Again and again in film, books and music we see and hear this gospel shape. This storyline is seemingly woven into the fabric of the human heart as knitted together by God, and cannot but express itself through even the most unlikely authors; sometimes we speak better than we know. ‘We have come from God, Tolkien argued, and inevitably the myths woven by us, though they contain error, reflect a splintered fragment of the true light, the eternal truth that is with God. Myths may be misguided, but they steer however shakily towards the true harbour, whereas materialistic ‘progress’ leads only to the abyss and to the power of evil (Pearce, 1998, p.58).

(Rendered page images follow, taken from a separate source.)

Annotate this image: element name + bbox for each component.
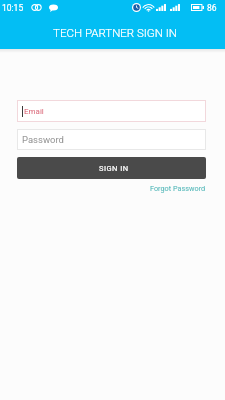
staticText: Email: [24, 107, 44, 116]
button[interactable]: SIGN IN: [17, 157, 206, 179]
button[interactable]: Password: [17, 129, 206, 150]
staticText: 10:15: [2, 3, 24, 13]
staticText: 86: [207, 3, 217, 13]
staticText: Forgot Password: [150, 184, 206, 193]
staticText: TECH PARTNER SIGN IN: [53, 26, 177, 39]
button[interactable]: Email: [17, 100, 206, 122]
staticText: SIGN IN: [99, 164, 129, 173]
button[interactable]: Forgot Password: [150, 184, 206, 193]
staticText: Password: [22, 134, 64, 145]
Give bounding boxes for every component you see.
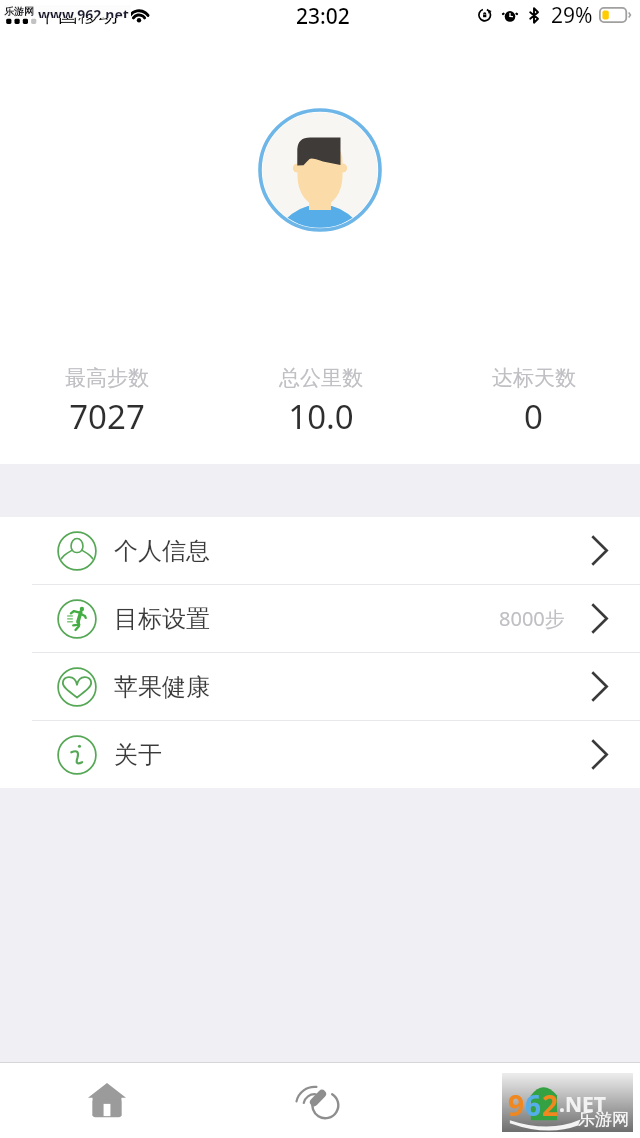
- staticText: 23:02: [296, 2, 350, 31]
- staticText: 苹果健康: [114, 672, 210, 702]
- staticText: 目标设置: [114, 604, 210, 634]
- staticText: 0: [524, 394, 543, 439]
- button[interactable]: Home: [0, 1063, 214, 1138]
- button[interactable]: 目标设置: [0, 585, 640, 652]
- button[interactable]: Activity: [214, 1063, 427, 1138]
- staticText: 乐游网: [4, 5, 34, 18]
- staticText: .NET: [559, 1090, 606, 1119]
- button[interactable]: 个人信息: [0, 517, 640, 584]
- button[interactable]: Profile: [427, 1063, 640, 1138]
- staticText: 个人信息: [114, 536, 210, 566]
- button[interactable]: 苹果健康: [0, 653, 640, 720]
- staticText: 达标天数: [492, 365, 576, 391]
- staticText: 最高步数: [65, 365, 149, 391]
- staticText: 9: [508, 1086, 525, 1124]
- staticText: 总公里数: [279, 365, 363, 391]
- staticText: 关于: [114, 740, 162, 770]
- staticText: www.962.net: [38, 5, 129, 18]
- staticText: 乐游网: [578, 1109, 629, 1130]
- staticText: 6: [525, 1086, 542, 1124]
- staticText: 8000步: [499, 605, 565, 632]
- staticText: 2: [542, 1086, 559, 1124]
- staticText: 10.0: [288, 394, 354, 439]
- staticText: 7027: [69, 394, 145, 439]
- staticText: 29%: [551, 1, 593, 29]
- button[interactable]: 关于: [0, 721, 640, 788]
- staticText: 中国移动: [38, 3, 118, 28]
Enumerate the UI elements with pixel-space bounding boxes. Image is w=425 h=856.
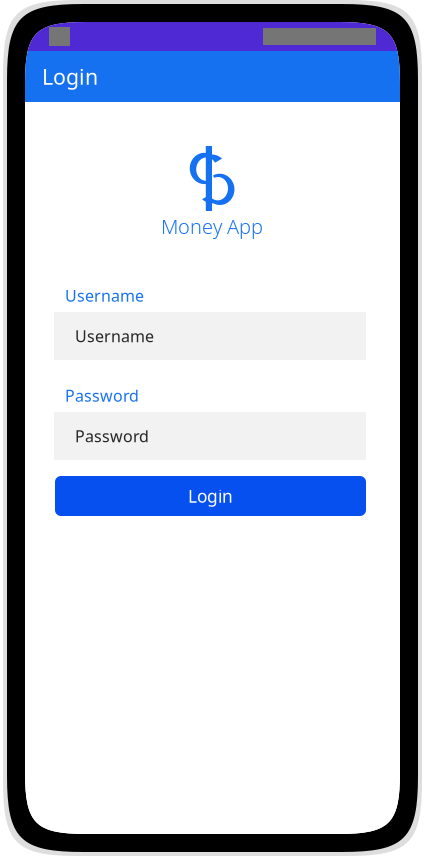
staticText: Password xyxy=(65,385,139,406)
button[interactable]: Password xyxy=(54,412,366,460)
staticText: Password xyxy=(75,425,149,447)
staticText: Login xyxy=(42,62,98,91)
button[interactable]: Username xyxy=(54,312,366,360)
staticText: Username xyxy=(65,285,144,306)
staticText: Username xyxy=(75,325,154,347)
staticText: Login xyxy=(188,484,233,508)
button[interactable]: Login xyxy=(55,476,366,516)
staticText: Money App xyxy=(161,213,263,240)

I leave you with one more quote from his essay – one to make your heart sing! – and I hope that you will go on to read and love this work as I do, and that in turn it will help you enjoy the gospel with that same quality of joy (though to a pre-eminent degree) that fairy stories give us:
‘The Gospels contain a fairy-story, or a story of a larger kind which embraces all the essence of fairy-stories. … But this story has entered History and the primary world; the desire and aspiration of sub-creation has been raised to the fulfilment of Creation. … The Birth of Christ is the eucatastrophe of Man’s history. The Resurrection is the eucatastrophe of the story of the incarnation. This story begins and ends in joy. It has pre-eminently the ‘inner consistency of reality’. There is no tale ever told that men would rather find was true, and none which so many sceptical men have accepted as true on its own merits’.
Carpenter, H. (1990) (ed.) ‘The Letters of J. R. R. Tolkien’ (Unwin Parperbacks: London).
Caldecott, S Over the Chasm of Fire: Christian Heroism in the Silmarillion and The Lord of the Rings, in Joseph Pearce (2001) (ed.), ‘Tolkien: A Celebration’ (Ignatius Press, San Francisco).
Downing, D. C. ‘The Most Reluctant Convert’ (IVP: Downers Grove).
Lewis, C. S. (2000a) Weight of Glory in Walmsley, L. (ed.) ‘C. S. Lewis Essay Collection: and other short pieces’ (HarperCollins: London).
Lewis, C. S. (2000b) On Three Ways of Writing for Children in Walmsley, L. (ed.) ‘C. S. Lewis Essay Collection: and other short pieces’ (HarperCollins: London).
Tolkien, J.R.R. ‘Tolkien On Fairy-Stories’ edited by Flieger, V. and Anderson, D.A. (2008) (HarperCollins: London).